Job Description
Job Title: Analytical Chemist – Oligonucleotides
Location: Boston, MA (Hybrid – 3 days onsite)
Duration: 12 months (extension possible)
Manager Notes
Strong preference towards 5 years of similar exp, candidate must be confident in a lab and with instrumentation and have experience with oligonucleotides. Looking for a candidate with commercial, analytical, and GMP exp. Candidate should be an analytical expert who can lead method transfer/validation independently.
Description:
The Analytical Chemist will join client's growing Technical Operations Analytical team and has the primary responsibility to provide analytical support for Oligonucleotides and Peptides in late-stage phase.
Key Responsibilities
- Provide analytical support for oligonucleotide and peptide–oligonucleotide conjugated compounds in late-stage development.
- Develop, optimize, and validate robust LC/MS, IP-RP-HPLC, and SAX-HPLC analytical methods for the analysis and purification of highly modified oligonucleotide drug substances.
- Perform analytical testing using IP-RP-HPLC, AX-HPLC, UPLC, LC-MS, and LC-MS/MS systems (Agilent, Waters, Thermo) and associated data software.
- Operate, maintain, and troubleshoot laboratory instrumentation to ensure accurate and reliable results.
- Ensure compliance with GLP/GMP standards in a regulated pharmaceutical environment.
- Author technical documents including protocols, reports, and method validation documents; effectively communicate findings across cross-functional teams.

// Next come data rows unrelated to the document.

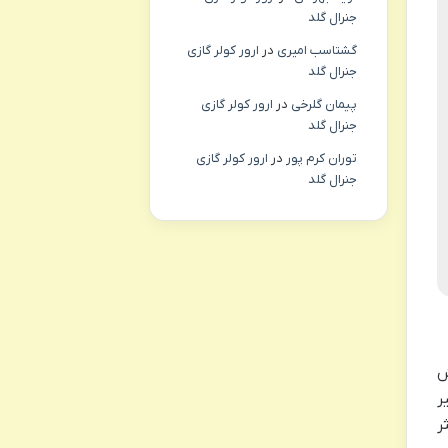
جنرال گلد
گشتاسب امیری
در
ارور کولر گازی
جنرال گلد
پیمان گلرخی
در
ارور کولر گازی
جنرال گلد
توران کرم پور
در
ارور کولر گازی
جنرال گلد
ش
ر
ر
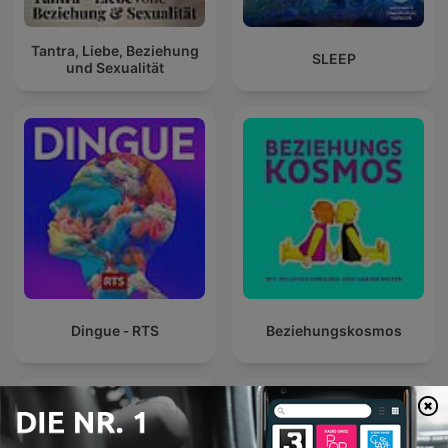
Tantra, Liebe, Beziehung
SLEEP
und Sexualität
Dingue ‐ RTS
Beziehungskosmos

- Work independently while collaborating with Technical Operations, Quality, and Manufacturing teams.
Qualifications
- BS or MS degree in Chemistry, Analytical Chemistry, or related field with 3+ years of relevant industry experience.
- Strong experience in analytical method development, optimization, transfer, and validation for oligonucleotide therapeutics.
- In-depth knowledge of mass spectrometry and purification techniques.
- Hands-on expertise in RP-HPLC, SAX-HPLC, UPLC, LC-MS, and related analytical platforms.
- Working knowledge of cGMP regulations and documentation practices.
- Strong technical writing, problem-solving, and cross-functional collaboration skills.